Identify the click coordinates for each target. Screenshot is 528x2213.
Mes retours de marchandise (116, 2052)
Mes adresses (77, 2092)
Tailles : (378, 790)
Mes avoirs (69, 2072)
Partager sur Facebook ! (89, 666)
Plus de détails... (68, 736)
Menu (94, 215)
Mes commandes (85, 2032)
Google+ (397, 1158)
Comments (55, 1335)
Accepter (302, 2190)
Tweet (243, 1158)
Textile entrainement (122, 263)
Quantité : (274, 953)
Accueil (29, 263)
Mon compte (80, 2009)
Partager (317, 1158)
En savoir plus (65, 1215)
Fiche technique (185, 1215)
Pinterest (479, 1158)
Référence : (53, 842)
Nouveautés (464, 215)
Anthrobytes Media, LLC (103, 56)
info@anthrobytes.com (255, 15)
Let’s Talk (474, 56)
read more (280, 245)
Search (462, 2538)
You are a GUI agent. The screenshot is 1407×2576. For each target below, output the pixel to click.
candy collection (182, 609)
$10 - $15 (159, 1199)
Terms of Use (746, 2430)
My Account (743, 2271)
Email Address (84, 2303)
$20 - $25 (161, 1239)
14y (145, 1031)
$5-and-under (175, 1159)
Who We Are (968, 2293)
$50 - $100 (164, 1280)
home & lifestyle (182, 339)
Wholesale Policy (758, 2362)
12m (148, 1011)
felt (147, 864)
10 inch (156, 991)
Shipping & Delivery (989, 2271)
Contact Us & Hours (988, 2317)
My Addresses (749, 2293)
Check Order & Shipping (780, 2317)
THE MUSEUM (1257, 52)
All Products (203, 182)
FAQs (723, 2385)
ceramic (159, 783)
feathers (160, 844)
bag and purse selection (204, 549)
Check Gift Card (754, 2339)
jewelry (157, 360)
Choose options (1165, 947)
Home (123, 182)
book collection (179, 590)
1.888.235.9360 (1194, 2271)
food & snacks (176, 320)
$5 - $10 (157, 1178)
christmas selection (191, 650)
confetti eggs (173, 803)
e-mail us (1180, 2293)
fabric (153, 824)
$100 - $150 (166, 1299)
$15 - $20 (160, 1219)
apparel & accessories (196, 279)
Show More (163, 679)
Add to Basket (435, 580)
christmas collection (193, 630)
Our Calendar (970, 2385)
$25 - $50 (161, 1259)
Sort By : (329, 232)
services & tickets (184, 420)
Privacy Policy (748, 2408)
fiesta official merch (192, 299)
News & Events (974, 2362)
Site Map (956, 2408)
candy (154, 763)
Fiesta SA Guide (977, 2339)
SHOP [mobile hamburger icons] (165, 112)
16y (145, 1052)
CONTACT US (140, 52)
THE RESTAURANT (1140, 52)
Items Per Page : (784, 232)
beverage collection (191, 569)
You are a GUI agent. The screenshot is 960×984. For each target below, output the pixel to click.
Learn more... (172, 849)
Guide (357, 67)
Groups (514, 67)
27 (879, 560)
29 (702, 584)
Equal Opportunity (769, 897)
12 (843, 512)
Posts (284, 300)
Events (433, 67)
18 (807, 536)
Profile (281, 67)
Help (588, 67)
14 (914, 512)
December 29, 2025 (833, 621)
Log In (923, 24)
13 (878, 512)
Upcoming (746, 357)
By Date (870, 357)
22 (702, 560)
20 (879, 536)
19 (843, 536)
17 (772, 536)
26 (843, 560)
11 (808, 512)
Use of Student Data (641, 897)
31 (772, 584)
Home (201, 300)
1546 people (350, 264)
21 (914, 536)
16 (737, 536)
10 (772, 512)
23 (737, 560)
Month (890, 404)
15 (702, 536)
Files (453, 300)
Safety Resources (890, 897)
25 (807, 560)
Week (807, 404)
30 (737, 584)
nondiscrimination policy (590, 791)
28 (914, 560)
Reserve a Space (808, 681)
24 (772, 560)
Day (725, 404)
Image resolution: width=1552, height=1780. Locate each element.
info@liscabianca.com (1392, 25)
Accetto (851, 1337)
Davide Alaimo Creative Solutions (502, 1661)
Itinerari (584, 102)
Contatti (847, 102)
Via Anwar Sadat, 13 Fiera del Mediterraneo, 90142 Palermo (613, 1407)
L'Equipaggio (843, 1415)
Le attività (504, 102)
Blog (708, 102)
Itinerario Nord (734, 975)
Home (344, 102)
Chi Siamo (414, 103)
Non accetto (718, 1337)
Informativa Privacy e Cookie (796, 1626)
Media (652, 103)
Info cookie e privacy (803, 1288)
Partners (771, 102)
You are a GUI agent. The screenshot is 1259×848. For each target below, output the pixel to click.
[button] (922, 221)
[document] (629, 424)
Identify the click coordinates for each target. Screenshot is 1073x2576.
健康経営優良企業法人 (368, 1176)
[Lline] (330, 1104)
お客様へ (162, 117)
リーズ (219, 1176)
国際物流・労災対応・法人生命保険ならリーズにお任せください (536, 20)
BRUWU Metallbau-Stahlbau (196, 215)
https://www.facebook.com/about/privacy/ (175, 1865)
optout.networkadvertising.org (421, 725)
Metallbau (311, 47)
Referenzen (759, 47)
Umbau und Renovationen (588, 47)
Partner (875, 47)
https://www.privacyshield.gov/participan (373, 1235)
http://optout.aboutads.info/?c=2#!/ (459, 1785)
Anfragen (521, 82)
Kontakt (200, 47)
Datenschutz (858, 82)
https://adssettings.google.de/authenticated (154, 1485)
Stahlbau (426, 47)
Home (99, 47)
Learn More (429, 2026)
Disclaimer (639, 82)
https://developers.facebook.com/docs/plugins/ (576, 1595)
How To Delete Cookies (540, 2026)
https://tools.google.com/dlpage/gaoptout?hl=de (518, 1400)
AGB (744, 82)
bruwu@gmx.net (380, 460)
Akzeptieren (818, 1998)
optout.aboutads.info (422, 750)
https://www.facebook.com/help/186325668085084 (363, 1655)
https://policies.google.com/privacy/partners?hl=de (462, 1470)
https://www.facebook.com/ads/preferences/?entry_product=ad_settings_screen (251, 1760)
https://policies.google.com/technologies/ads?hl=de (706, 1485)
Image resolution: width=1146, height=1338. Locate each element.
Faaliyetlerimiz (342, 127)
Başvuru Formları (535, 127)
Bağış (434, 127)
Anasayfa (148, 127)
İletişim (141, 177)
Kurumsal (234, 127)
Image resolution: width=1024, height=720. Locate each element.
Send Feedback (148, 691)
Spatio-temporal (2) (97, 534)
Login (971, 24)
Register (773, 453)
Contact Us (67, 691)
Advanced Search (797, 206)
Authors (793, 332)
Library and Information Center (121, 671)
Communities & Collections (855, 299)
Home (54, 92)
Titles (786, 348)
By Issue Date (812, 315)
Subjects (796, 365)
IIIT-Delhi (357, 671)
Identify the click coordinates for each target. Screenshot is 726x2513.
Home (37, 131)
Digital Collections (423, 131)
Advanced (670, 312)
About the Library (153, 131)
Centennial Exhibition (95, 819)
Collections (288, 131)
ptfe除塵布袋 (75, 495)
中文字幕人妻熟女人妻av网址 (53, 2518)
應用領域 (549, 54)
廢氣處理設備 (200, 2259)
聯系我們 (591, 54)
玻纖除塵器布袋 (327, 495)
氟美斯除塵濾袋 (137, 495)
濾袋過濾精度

# [WORK REQUEST]
What the task asks for is a word-for-word repeat of the lines above, from the first through the one containing "Accueil (29, 263)".

# [RESULT OF THE EXERCISE]
Identify the click coordinates for each target. Screenshot is 528x2213.
Mes retours de marchandise (116, 2052)
Mes adresses (77, 2092)
Tailles : (378, 790)
Mes avoirs (69, 2072)
Partager sur Facebook ! (89, 666)
Plus de détails... (68, 736)
Menu (94, 215)
Mes commandes (85, 2032)
Google+ (397, 1158)
Comments (55, 1335)
Accepter (302, 2190)
Tweet (243, 1158)
Textile entrainement (122, 263)
Quantité : (274, 953)
Accueil (29, 263)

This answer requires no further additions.